HCDC was founded by the Sovereign Council of Hawaiian Homestead Associations (SCHHA) in 2009 as a dedicated tax exempt nonprofit focused on affordable housing and job creation on or near Hawaiian Homelands as defined by the Hawaiian Homes Commission Act of 1920.

“We applaud and mahalo OHA for this important investment of our trust funds in the abilities and expertise of the SCHHA and HCDC,” said Kammy Purdy, SCHHA Vice Chair. “These are subject areas that our homestead leaders and our staff are experts in. The entire SCHHA Executive Council appreciates this partnership with OHA to serve homesteads.”

The 2-year grant funding will distribute $200,000, nearly half of the total grant award, directly to families through match savings accounts to help with first and last month rent deposits, or to build additional dwelling units on their homestead residential or farm lots.

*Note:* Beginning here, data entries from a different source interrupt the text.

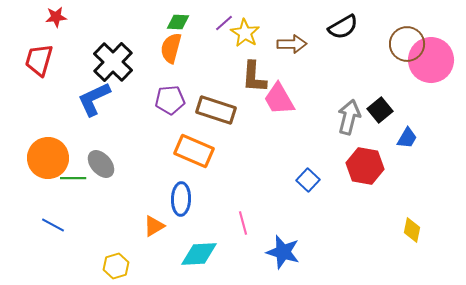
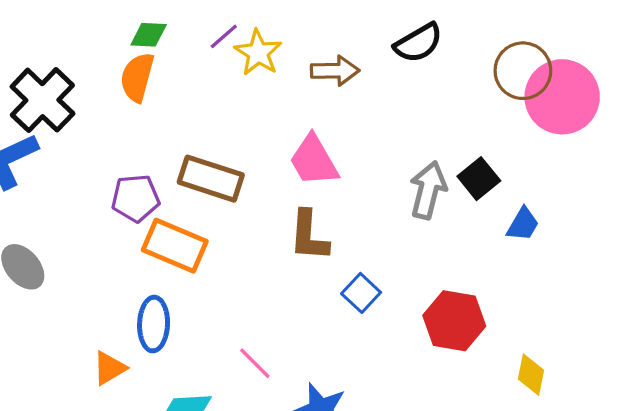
brown L-shape: (254, 77) -> (309, 236), moved
purple pentagon: (170, 100) -> (136, 198), moved
red hexagon: (365, 166) -> (454, 321), moved
pink line: (243, 223) -> (255, 363), turned -30

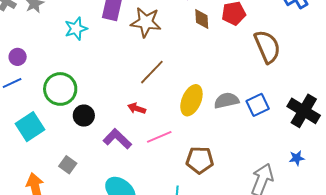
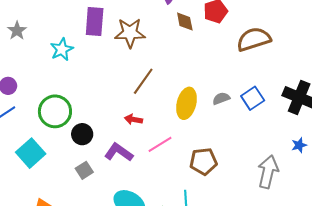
brown semicircle: (267, 47) -> (254, 39), turned -76
gray semicircle: (226, 101) -> (221, 98), size x0.7
gray square: (68, 165) -> (84, 170), moved, turned 30

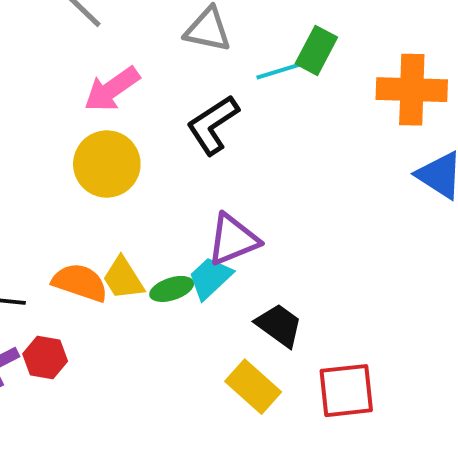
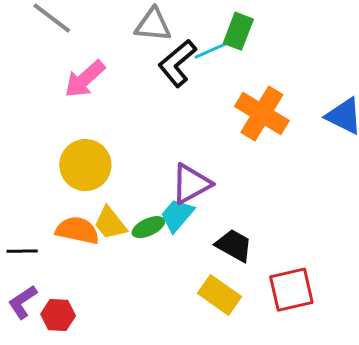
orange cross: (412, 90) -> (262, 113), moved, turned 36
black L-shape: (213, 125) -> (177, 63), moved
yellow circle: (107, 164) -> (85, 165), moved
red hexagon: (45, 358) -> (58, 315), moved

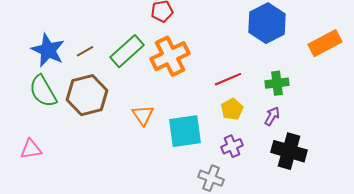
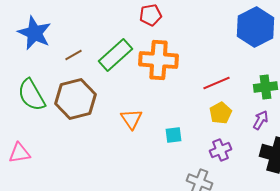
blue star: (48, 50) -> (34, 33), moved
orange cross: (170, 56) -> (158, 60), turned 30
cyan square: (185, 131) -> (174, 135), size x0.5

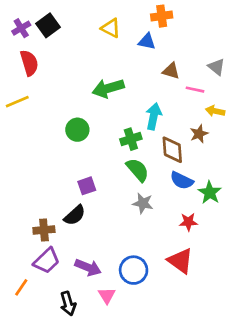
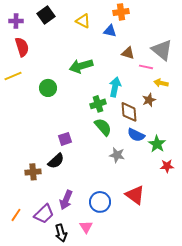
black square: (48, 25) -> (46, 15), moved
purple cross: (21, 28) -> (16, 21), turned 32
gray triangle: (216, 67) -> (162, 50), size x1.6
green circle: (77, 130) -> (48, 88), moved
gray star: (143, 203) -> (117, 155), moved
red star: (188, 222) -> (167, 166), moved
purple trapezoid: (47, 261) -> (44, 214), moved
purple arrow: (88, 267) -> (66, 200), turned 90
pink triangle: (107, 295) -> (86, 227), moved
black arrow: (68, 304) -> (61, 233), moved

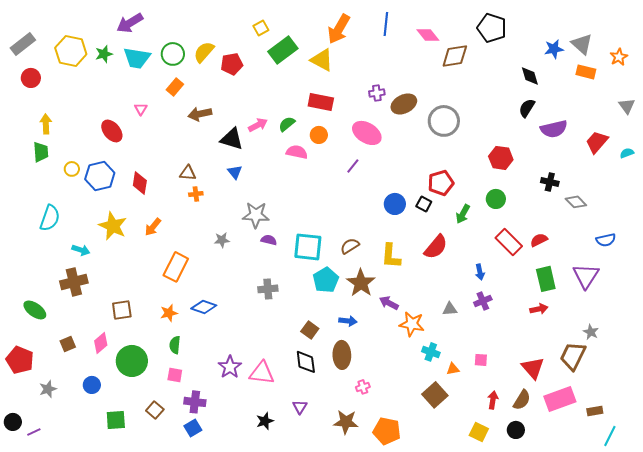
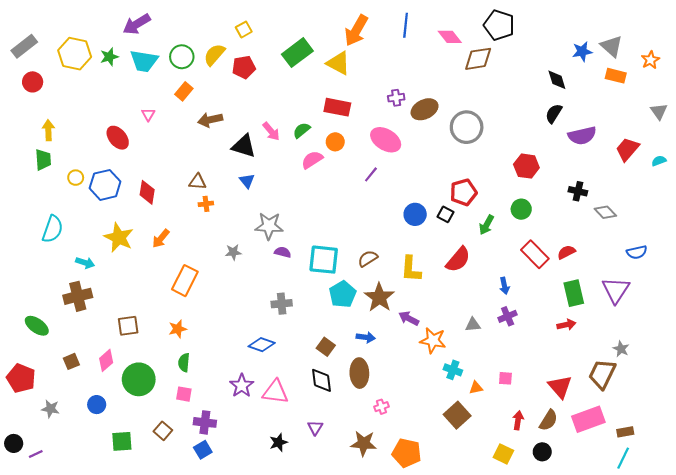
yellow square: (261, 28) -> (244, 29), moved
black pentagon: (492, 28) -> (499, 25), moved
pink arrow: (258, 125) -> (271, 131), turned 78
pink semicircle: (297, 152) -> (312, 160), turned -45
blue diamond: (204, 307) -> (262, 345), moved
gray star: (48, 389) -> (50, 409), turned 30
cyan line: (610, 436) -> (623, 458), moved

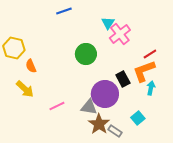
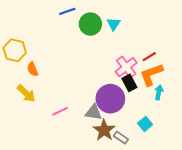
pink cross: (120, 34) -> (126, 67), moved
green circle: (86, 54) -> (90, 24), moved
red line: (150, 54) -> (149, 57), moved

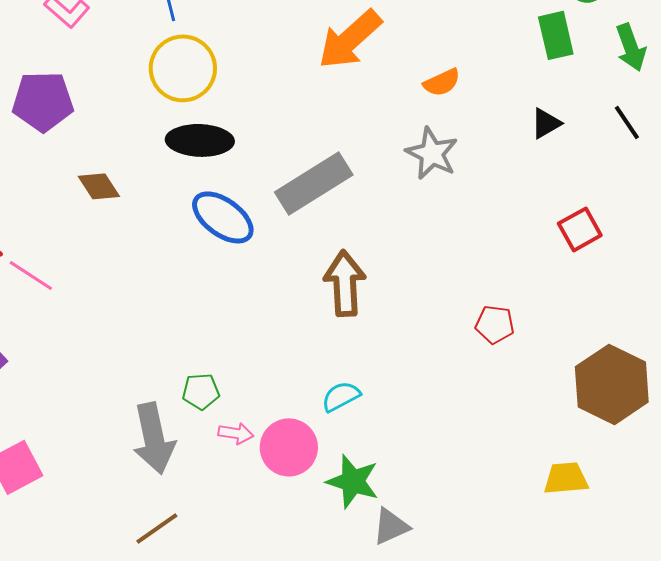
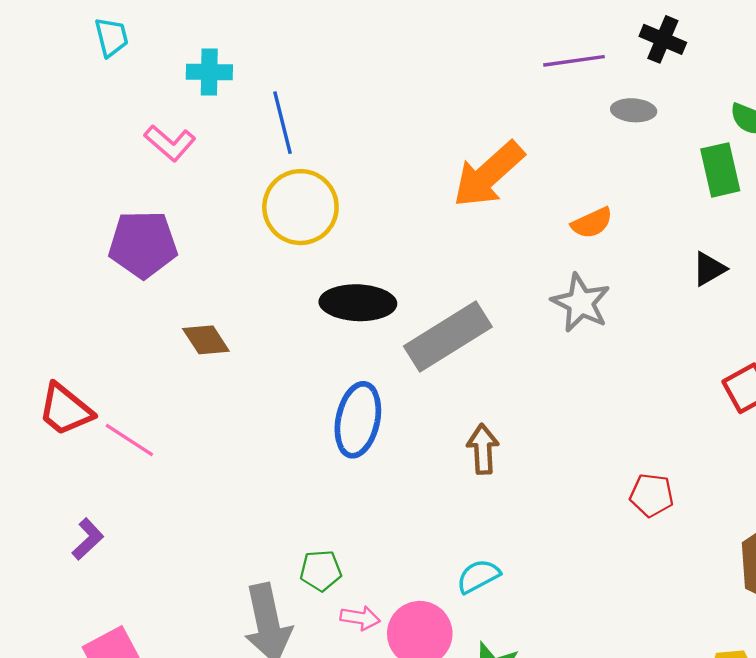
black ellipse: (200, 140) -> (358, 303), moved
blue ellipse: (223, 217) -> (358, 420), moved, turned 66
brown arrow: (345, 283) -> (483, 449), size x0.7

“This OHA investment will also support a much needed service to help families avoid foreclosure and lease cancellation,” said Robin Puanani Danner, SCHHA Chairman and HCDC CEO. “Sharing information with the thousands of family members living in our homestead areas, on their rights and responsibilities under the HHCA, in conjunction with family budgeting and business acumen is key to successful homesteading.”

SCHHA leaders founded HCDC 10 years ago to be 100% governed by SCHHA members, to serve the growth and well-being of families on the homesteads, and to implement solutions developed by SCHHA policy leaders around housing and economic well-being.

“Most people don’t realize that roughly 70% of the residents on homesteads are less than the 50% blood quantum required under the HHCA to obtain a homestead award,” Danner commented. “These thousands of Native Hawaiians are family members of the 10,000 lessees that are eligible for a homestead award of land. We know that success for homesteaders includes the success of entire families in better understanding the Act itself, so our housing services have a deep component teaching the brilliance and simplicity of the HHCA.”

HCDC will report its impact numbers to OHA as it does to the SCHHA and other funders for its programs. In addition to building affordable housing and building economic development projects, HCDC will add a direct loan fund to serve homestead farmers and ranchers, as well as transportation loans to help beneficiary families get to jobs or to work in micro enterprise businesses.